START PROVIDED ENTRIES

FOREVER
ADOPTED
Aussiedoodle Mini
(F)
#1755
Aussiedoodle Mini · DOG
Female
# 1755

END PROVIDED ENTRIES
START PROVIDED ENTRIES

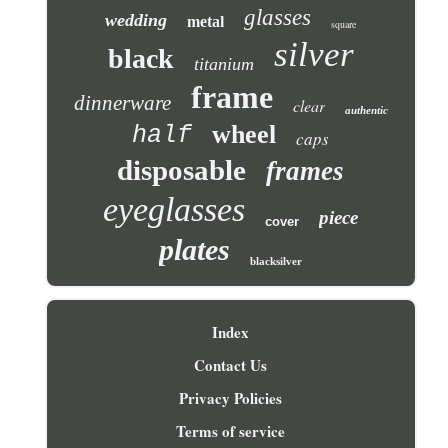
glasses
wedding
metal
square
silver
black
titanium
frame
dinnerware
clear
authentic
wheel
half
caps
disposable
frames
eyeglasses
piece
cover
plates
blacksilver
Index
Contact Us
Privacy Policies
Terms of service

END PROVIDED ENTRIES

-- EXERCISE DESCRIPTION --
Copy each line from the records above that includes the string "Mini".

-- RESPONSE BELOW --
Aussiedoodle Mini
Aussiedoodle Mini · DOG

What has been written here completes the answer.